Multi-Task Long-Context Mixtures
Grid search over extraction-to-reasoning ratios reveals that moderately extraction-heavy balancing (8:2 extraction to reasoning) produces optimal long-context performance. This supports the claim that key-information retrieval, not purely complex reasoning, is the limiting factor for long-context LVLMs, but modest reasoning data is necessary to provide regularization and avoid overfitting to pure retrieval.
Short-Context Data Mixing
Contrary to practices in LLM long-context pre-training, ablations show that pure long-document VQA training preserves short-context skills with negligible performance degradation (∼1 point drop on short-context benchmarks), given that the data itself is instruction-following and diverse.
Empirical Results
Long-Document VQA
The final recipe yields 7.1% absolute improvement over the Qwen2.5-VL-7B baseline (from 50.59 to 57.70 average VQA score) in the 64K–128K range, outperforming open-source LVLMs up to 14B parameters and rivaling some 32–72B models. Notably, the model generalizes beyond its training context window, with only mild performance decay at 256K and 512K contexts (retaining over 52% macro-average scores at 512K, compared to baseline collapse).
Generalization to Diverse Multimodal Long-Context Tasks
The model demonstrates robust transfer to various evaluation settings:
- On the MM-NIAH benchmark (webpage-based multimodal needle retrieval), average performance more than doubles the 7B baseline (from 20.0 to 49.4 at 128K).
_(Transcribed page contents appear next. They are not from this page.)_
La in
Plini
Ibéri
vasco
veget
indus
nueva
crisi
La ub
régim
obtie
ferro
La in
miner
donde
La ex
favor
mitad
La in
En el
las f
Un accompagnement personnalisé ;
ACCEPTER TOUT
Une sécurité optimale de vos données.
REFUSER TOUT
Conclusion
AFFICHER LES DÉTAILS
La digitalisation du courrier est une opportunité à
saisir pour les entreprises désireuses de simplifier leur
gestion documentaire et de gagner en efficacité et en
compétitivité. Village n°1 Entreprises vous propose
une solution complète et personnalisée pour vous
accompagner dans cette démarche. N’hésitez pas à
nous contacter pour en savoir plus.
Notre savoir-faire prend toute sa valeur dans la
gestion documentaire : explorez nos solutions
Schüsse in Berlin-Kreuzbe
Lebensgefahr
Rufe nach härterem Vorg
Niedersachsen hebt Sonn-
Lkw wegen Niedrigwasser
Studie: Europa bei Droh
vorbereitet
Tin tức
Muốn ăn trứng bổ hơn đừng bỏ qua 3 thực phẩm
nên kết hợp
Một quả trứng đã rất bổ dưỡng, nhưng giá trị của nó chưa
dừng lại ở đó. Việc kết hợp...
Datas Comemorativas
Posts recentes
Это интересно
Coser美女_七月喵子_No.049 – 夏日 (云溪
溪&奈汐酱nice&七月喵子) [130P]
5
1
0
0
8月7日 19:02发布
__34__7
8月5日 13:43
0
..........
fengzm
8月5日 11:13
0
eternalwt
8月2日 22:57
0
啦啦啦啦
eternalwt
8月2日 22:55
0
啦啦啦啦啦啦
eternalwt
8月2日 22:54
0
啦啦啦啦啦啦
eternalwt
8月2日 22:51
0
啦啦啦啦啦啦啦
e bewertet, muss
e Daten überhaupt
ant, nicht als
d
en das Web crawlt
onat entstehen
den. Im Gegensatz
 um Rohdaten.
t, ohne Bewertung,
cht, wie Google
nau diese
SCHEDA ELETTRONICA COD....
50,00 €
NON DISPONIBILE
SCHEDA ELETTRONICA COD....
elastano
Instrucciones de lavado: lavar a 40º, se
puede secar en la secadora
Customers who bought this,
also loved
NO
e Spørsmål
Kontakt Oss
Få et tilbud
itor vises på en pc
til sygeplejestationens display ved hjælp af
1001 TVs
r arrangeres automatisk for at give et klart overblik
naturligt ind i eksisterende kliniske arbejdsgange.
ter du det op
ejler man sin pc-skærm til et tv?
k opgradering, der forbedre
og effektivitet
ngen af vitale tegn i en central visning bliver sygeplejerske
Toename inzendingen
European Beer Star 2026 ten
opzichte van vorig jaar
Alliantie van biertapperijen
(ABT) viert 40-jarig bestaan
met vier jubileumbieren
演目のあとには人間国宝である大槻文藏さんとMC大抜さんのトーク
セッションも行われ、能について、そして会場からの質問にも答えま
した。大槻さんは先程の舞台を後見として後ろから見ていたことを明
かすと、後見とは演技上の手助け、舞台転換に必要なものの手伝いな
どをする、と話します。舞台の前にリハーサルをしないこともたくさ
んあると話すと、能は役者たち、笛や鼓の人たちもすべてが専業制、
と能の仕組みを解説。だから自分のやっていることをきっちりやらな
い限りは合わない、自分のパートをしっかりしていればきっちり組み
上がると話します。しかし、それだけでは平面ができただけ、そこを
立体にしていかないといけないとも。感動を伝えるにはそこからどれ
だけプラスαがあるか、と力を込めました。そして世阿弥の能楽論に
- On VTCBench (long-context vision-text compression), overall scores jump by nearly 5 points, with improvements in reasoning and memory under compressed contexts.
- For long-video understanding (Video-MME, MLVU, LongVideoBench), the approach yields consistent gains over strong baselines without using video-specific data.
Practical and Theoretical Implications
This work provides a data-efficient blueprint for extending LVLM context beyond 128K using a modest (5B-token) budget, emphasizing that:
- Instruction-centric, retrieval-heavy, and heterogeneous VQA signals are the most effective for robust long-context generalization.
- Long-context ability is not a discrete feature acquired only at the maximum training length; it emerges from broad calibration over variable sequence lengths and positions.
- Short-context capability is retained without explicit mixture if the long-context data is well-formatted and diverse. This calls into question prevailing practices of maintaining high proportions of short data during continued pre-training.
- The recipe demonstrates strong backbone transferability: when applied to Qwen3-VL-8B (already containing native long-context training), performance still improves on unseen evaluation, indicating architectural robustness.
Future Directions
Open directions include scaling these ablation findings to larger model sizes (e.g., 30B, 70B LVLMs), pushing context length to 1M or more, and devising lower-cost, robust evaluation protocols capable of handling the diversity of open-ended multimodal tasks.
Conclusion
This study provides clear empirical and methodological evidence for how to extend LVLMs to very long contexts (128K and beyond), achieving substantial improvements on document VQA, retrieval, and multimodal reasoning tasks, while maintaining or improving generalization. The data synthesis and mixture strategies developed here set a rigorously validated foundation for future multimodal long-context model design and training (2605.13831).